Work instruction:
Give back each line of the listing below that contains the string "Doctor".

Given data:
-.-.-
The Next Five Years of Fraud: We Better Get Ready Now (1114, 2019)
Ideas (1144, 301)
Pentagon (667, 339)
-.-.-
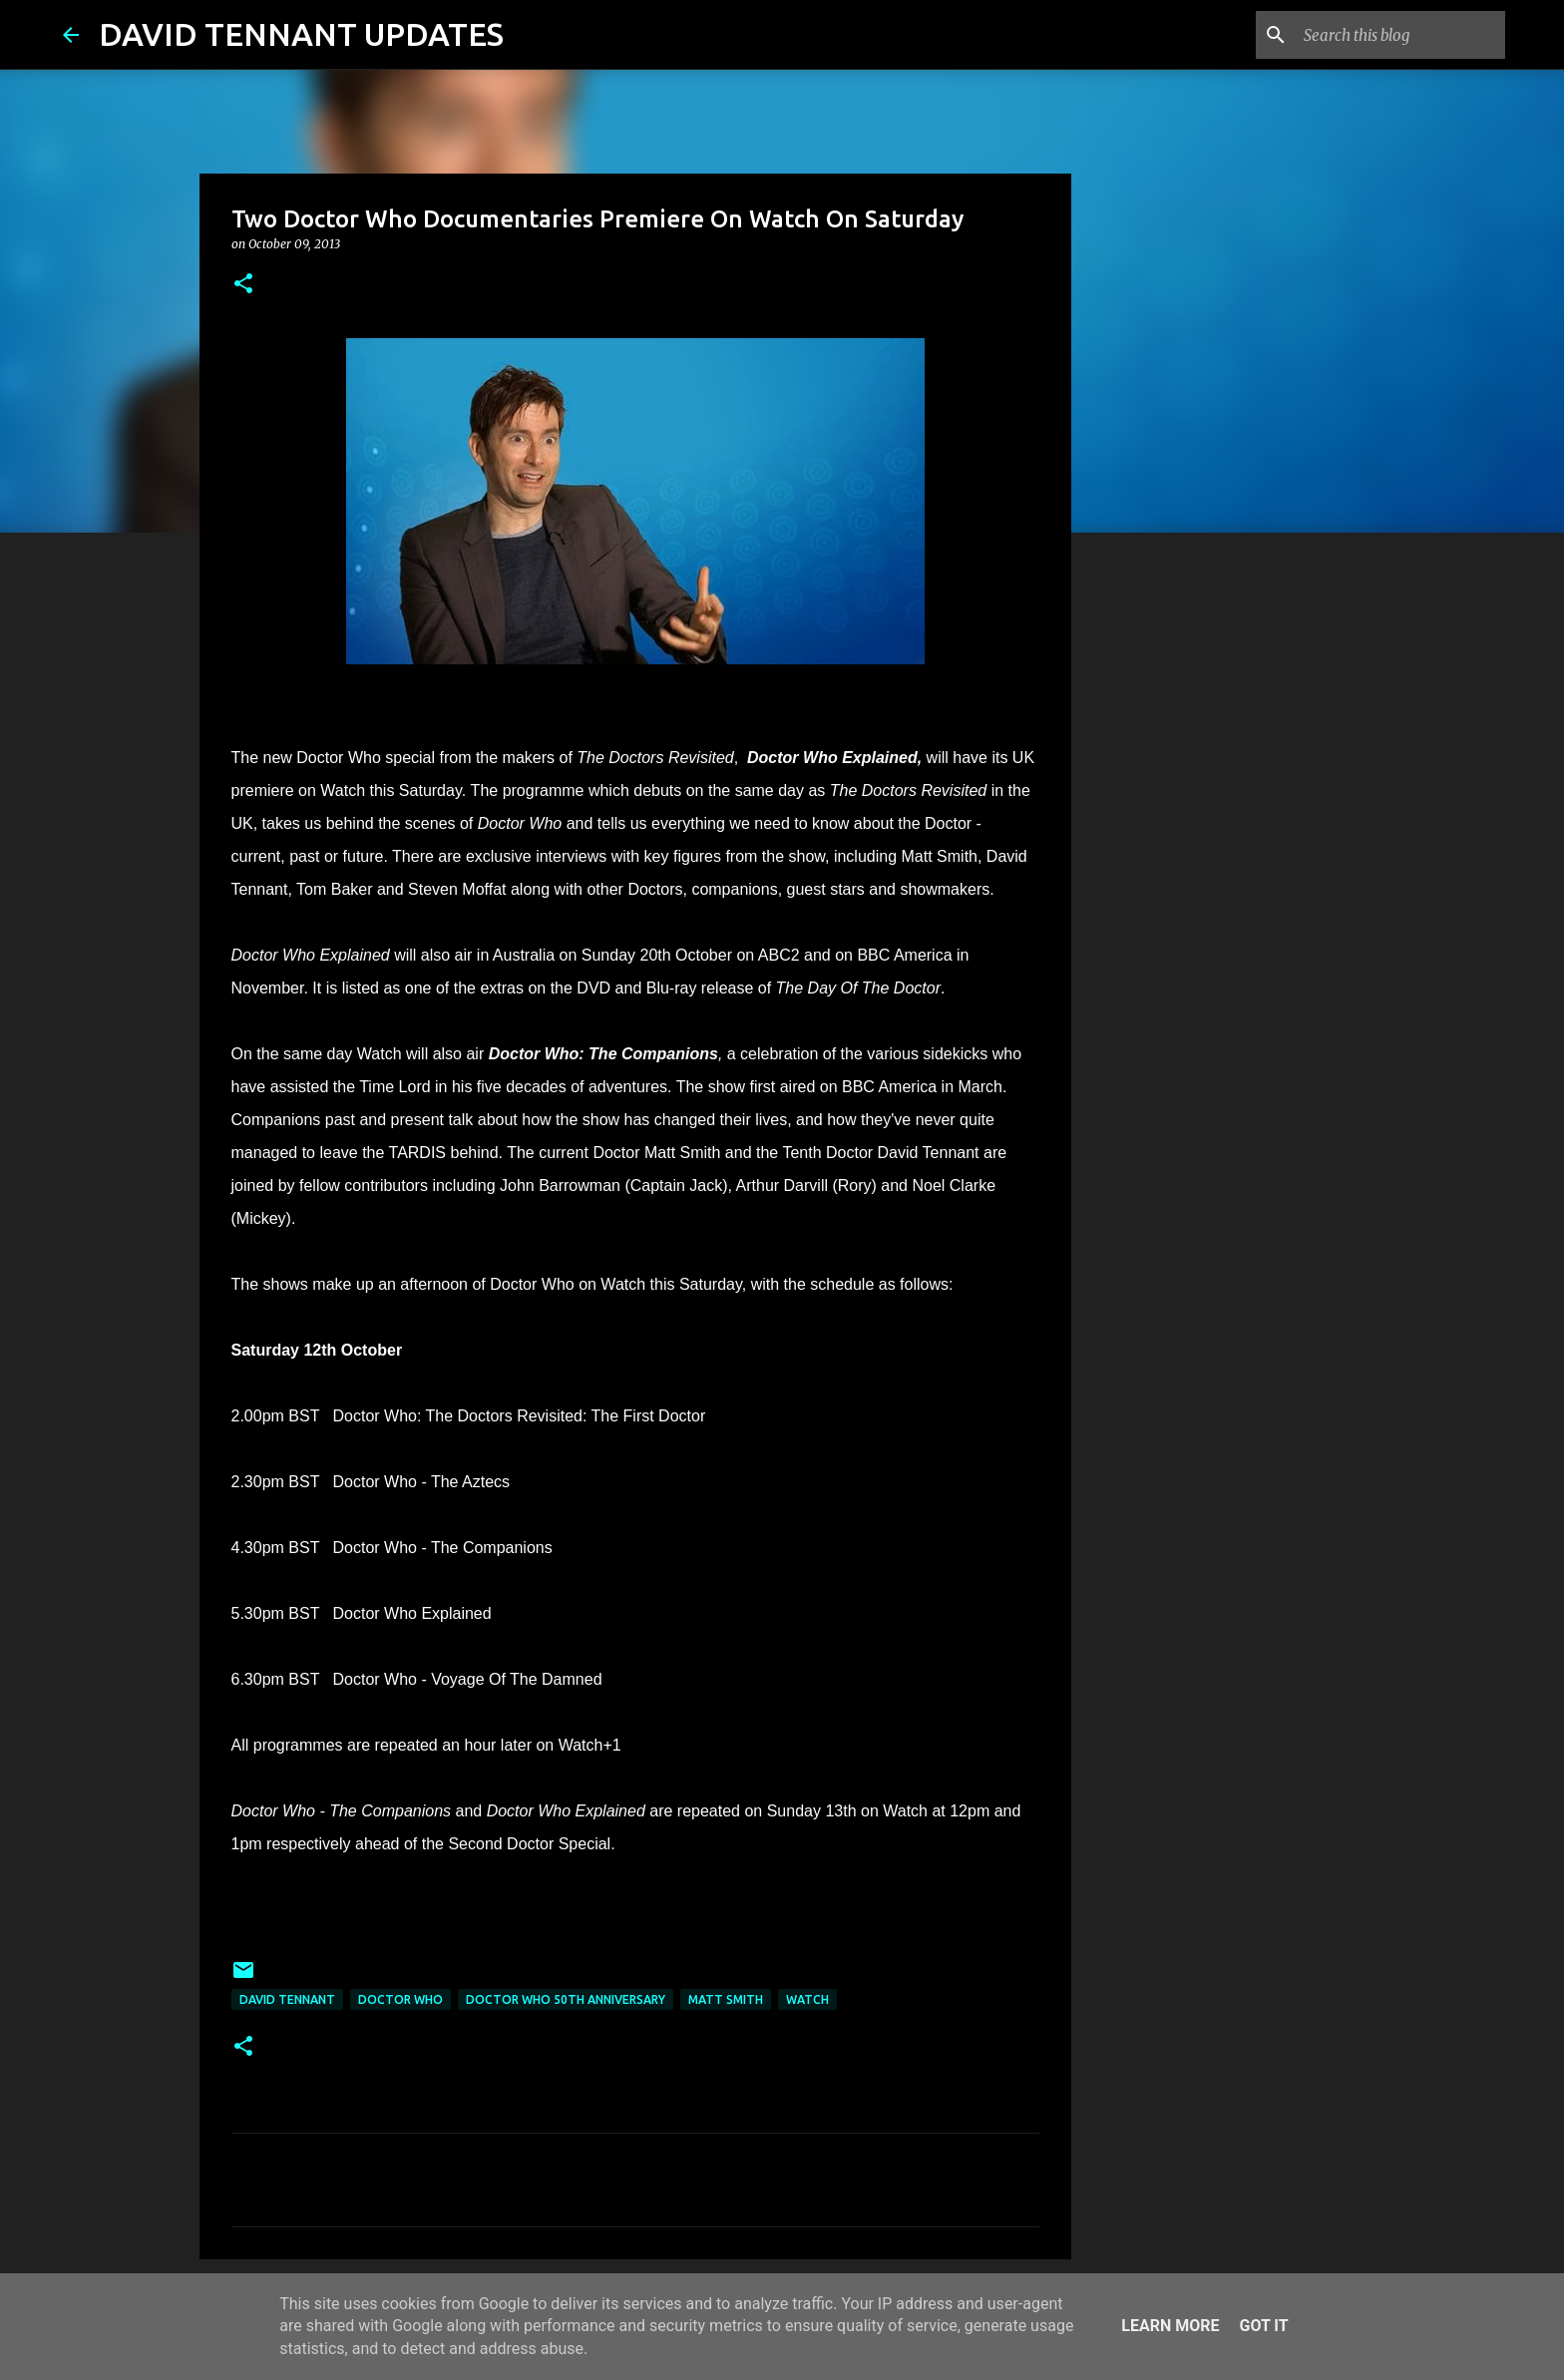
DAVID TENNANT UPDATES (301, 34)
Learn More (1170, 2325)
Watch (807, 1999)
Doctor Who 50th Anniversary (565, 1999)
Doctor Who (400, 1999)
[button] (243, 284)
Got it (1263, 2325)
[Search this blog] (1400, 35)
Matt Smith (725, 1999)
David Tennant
-.-.-
Answer for this exercise:
Doctor Who 50th Anniversary (565, 1999)
Doctor Who (400, 1999)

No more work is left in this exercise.